Braised Kale with Guanciale, Salami, Turnips and Peppers


1.5 lb of Kale
1/2 pound salami
½ pound guanciale
1 small onion
2 cloves garlic
8 assorted peppers
10 small turnips
extra virgin olive oil
2 cups chicken stock
Salt, Pepper & vinegar to taste.

  1. Cut salami and guanciale into small pieces. Dice onion and mince garlic. Slice the peppers into rings. After washing and scrubbing the turnips cut each one in half. Wash the Kale take the stem away from the green, set aside.
  2. In a large sauté pan add extra virgin olive oil and the guanciale/salami mixture. Begin to sweat these out, on high heat, until they start to get crispy. Next you will add the turnips, when they begin to roast and turn golden brown add the onions, garlic and peppers. Turn the heat to low and season with salt and fresh ground black pepper.

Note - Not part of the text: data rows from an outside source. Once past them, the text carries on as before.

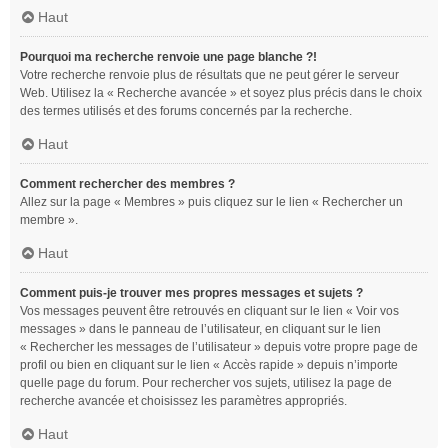
Haut
Pourquoi ma recherche renvoie une page blanche ?!
Votre recherche renvoie plus de résultats que ne peut gérer le serveur
Web. Utilisez la « Recherche avancée » et soyez plus précis dans le choix
des termes utilisés et des forums concernés par la recherche.
Haut
Comment rechercher des membres ?
Allez sur la page « Membres » puis cliquez sur le lien « Rechercher un
membre ».
Haut
Comment puis-je trouver mes propres messages et sujets ?
Vos messages peuvent être retrouvés en cliquant sur le lien « Voir vos
messages » dans le panneau de l’utilisateur, en cliquant sur le lien
« Rechercher les messages de l’utilisateur » depuis votre propre page de
profil ou bien en cliquant sur le lien « Accès rapide » depuis n’importe
quelle page du forum. Pour rechercher vos sujets, utilisez la page de
recherche avancée et choisissez les paramètres appropriés.
Haut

  3. Let these vegetables get soft and remove them from the pan into a bowl. Place the sauté pan back on the heat, add more olive oil and add the kale. Season the kale with salt and pepper and begin to cook down. Once these greens are wilted you can add the mixture of bacon, onions, peppers back in. Add 2 cups of chicken stock and simmer on a medium heat. This needs to simmer for at least 10 mins or until the greens are tender. Add splash of vinegar (apple cider or distilled white vinegar) to taste.